Founder · Career
Why I Left Engineering to Build My Own Companies
There's a specific moment I remember clearly. I was three years into my career, embedded inside one of the largest engineering organizations in the world, and I was debugging a test suite that had been broken for six days. The fix took me forty minutes. I remember thinking: I just spent six days on forty minutes of work. Not because of incompetence — but because of process, hierarchy, and organizational inertia.
That moment didn't make me quit. But it planted a question I couldn't stop asking: what could I build if the only approval I needed was my own?
The engineering years
I spent the better part of five years working across Google, Boeing, and UBS. These weren't junior roles — I was building and owning automation frameworks, CI/CD pipelines, and infrastructure that handled real scale. I worked on the Chrome Web Store ecosystem. I helped validate the migration of Credit Suisse's core rules engine during the UBS acquisition. I built load-testing infrastructure for Boeing's global services platform on AWS.
I was good at it. But I was always more interested in the why behind what I was testing than the test itself. Why does this system exist? Who uses it? What would make it ten times better?
"Engineering teaches you how things break. Founding teaches you how to build things worth breaking."
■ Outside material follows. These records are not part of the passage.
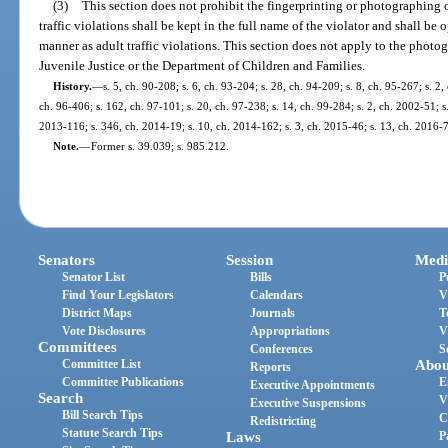
(3)
This section does not prohibit the fingerprinting or photographing of 
traffic violations shall be kept in the full name of the violator and shall b
manner as adult traffic violations. This section does not apply to the phot
Juvenile Justice or the Department of Children and Families.
History.
—
s. 5, ch. 90-208; s. 6, ch. 93-204; s. 28, ch. 94-209; s. 8, ch. 95-267; s. 2,
ch. 96-406; s. 162, ch. 97-101; s. 20, ch. 97-238; s. 14, ch. 99-284; s. 2, ch. 2002-51; s
2013-116; s. 346, ch. 2014-19; s. 10, ch. 2014-162; s. 3, ch. 2015-46; s. 13, ch. 2016-
Note.
—
Former s. 39.039; s. 985.212.
Senators
Session
Medi
Senator List
Bills
P
Find Your Legislators
Calendars
V
District Maps
Journals
T
Vote Disclosures
Appropriations
V
Committees
Conferences
S
Committee List
Abou
Reports
Committee Publications
E
Executive Appointments
Search
V
Executive Suspensions
Bill Search Tips
C
Redistricting
Statute Search Tips
Laws
P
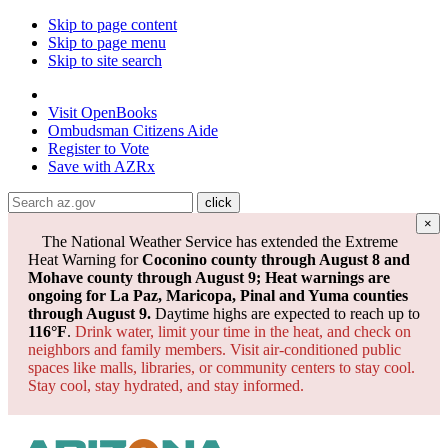
Skip to page content
Skip to page menu
Skip to site search
State of Arizona
Visit
OpenBooks
Ombudsman
Citizens Aide
Register to
Vote
Save with
AZRx
×
The National Weather Service has extended the Extreme
Heat Warning for
Coconino county through August 8 and
Mohave county through August 9; Heat warnings are
ongoing for La Paz, Maricopa, Pinal and Yuma counties
through August 9.
Daytime highs are expected to reach up to
116°F
.
Drink water, limit your time in the heat, and check on
neighbors and family members. Visit air-conditioned public
spaces like malls, libraries, or community centers to stay cool.
Stay cool, stay hydrated, and
stay informed.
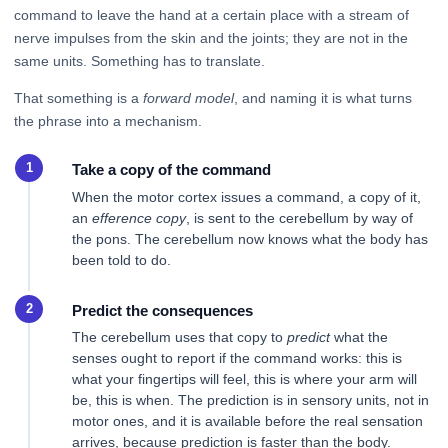
command to leave the hand at a certain place with a stream of
nerve impulses from the skin and the joints; they are not in the
same units. Something has to translate.
That something is a
forward model
, and naming it is what turns
the phrase into a mechanism.
Take a copy of the command
When the motor cortex issues a command, a copy of it,
an
efference copy
, is sent to the cerebellum by way of
the pons. The cerebellum now knows what the body has
been told to do.
Predict the consequences
The cerebellum uses that copy to
predict
what the
senses ought to report if the command works: this is
what your fingertips will feel, this is where your arm will
be, this is when. The prediction is in sensory units, not in
motor ones, and it is available before the real sensation
arrives, because prediction is faster than the body.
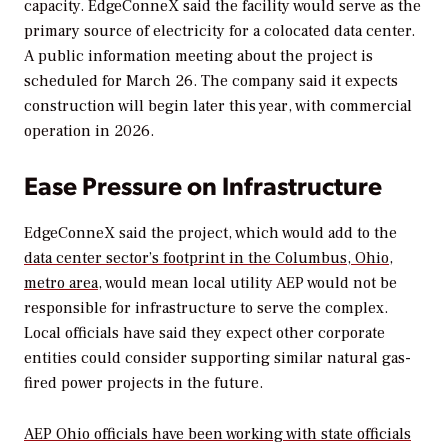
capacity. EdgeConneX said the facility would serve as the
primary source of electricity for a colocated data center.
A public information meeting about the project is
scheduled for March 26. The company said it expects
construction will begin later this year, with commercial
operation in 2026.
Ease Pressure on Infrastructure
EdgeConneX said the project, which would add to the
data center sector’s footprint in the Columbus, Ohio,
metro area
, would mean local utility AEP would not be
responsible for infrastructure to serve the complex.
Local officials have said they expect other corporate
entities could consider supporting similar natural gas-
fired power projects in the future.
AEP Ohio officials have been working with state officials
The idea that wouldn't go away
Mindset started as a personal problem. I was distracted during work — constantly. Not in a casual way, but in a way that was genuinely costing me output. I tried every productivity app available. None of them had teeth. They all had bypass mechanisms, workarounds, exceptions. They were built to be pleasant, not effective.
So I built something with no loopholes. No bypass. No "just five more minutes." Mindset enforces focus like a contract, not a suggestion. The first version was rough. But it worked. And when I showed it to other engineers, the response was immediate: everyone wanted it.
What founding actually feels like
People romanticize the founder life. The reality is messier and more interesting than the narrative. You're the engineer, the strategist, the salesperson, the customer support, and the janitor — sometimes in the same hour. There's no sprint planning, no ticket queue, no on-call rotation. There's just: does this exist yet, and if not, why haven't you built it?
I run multiple companies now — Mindset, Nanopost, Verideks — each one solving a problem I've either lived personally or seen clearly enough to bet on. None of them are accidents. They're all deliberate bets on where AI and human behavior are headed.
The honest version
I didn't leave engineering. I took everything engineering taught me — systems thinking, failure analysis, the discipline of making things reliable under pressure — and applied it to building companies instead of test suites. The skills transferred completely. The mindset required a complete rebuild.
If you're an engineer thinking about founding something: the technical skills are the easy part. The hard part is learning to operate in permanent uncertainty — no requirements document, no acceptance criteria, no definition of done. Just a problem, a hypothesis, and the discipline to keep shipping until you're right.
That's the job. And it's the only one I want.